==== Record extracts

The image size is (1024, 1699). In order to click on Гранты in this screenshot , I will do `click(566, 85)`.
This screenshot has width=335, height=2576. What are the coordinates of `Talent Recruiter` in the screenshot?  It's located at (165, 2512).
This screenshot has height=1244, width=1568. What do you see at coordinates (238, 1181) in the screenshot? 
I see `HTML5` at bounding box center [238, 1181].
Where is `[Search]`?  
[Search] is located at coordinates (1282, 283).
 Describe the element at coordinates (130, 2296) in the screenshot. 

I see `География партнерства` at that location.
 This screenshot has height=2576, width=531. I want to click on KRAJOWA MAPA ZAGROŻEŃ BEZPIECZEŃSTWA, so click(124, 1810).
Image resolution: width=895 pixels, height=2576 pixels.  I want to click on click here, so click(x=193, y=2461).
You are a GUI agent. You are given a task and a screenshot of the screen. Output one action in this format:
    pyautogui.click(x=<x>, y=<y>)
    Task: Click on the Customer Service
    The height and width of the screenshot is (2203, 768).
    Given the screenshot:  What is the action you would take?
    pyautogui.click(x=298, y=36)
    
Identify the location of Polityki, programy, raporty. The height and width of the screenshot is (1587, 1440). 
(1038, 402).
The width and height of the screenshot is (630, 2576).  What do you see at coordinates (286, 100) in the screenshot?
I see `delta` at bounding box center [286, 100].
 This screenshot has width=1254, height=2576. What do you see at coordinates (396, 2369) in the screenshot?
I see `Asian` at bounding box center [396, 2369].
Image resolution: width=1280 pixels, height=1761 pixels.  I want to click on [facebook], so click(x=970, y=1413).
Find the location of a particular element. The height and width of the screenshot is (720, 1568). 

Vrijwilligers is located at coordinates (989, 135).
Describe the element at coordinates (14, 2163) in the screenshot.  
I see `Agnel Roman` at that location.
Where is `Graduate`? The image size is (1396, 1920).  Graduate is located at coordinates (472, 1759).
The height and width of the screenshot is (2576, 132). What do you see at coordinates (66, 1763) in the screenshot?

========

Problem description »
Count the lines in the listing above that contain the string "resolution", and give only the count.

Your response »
2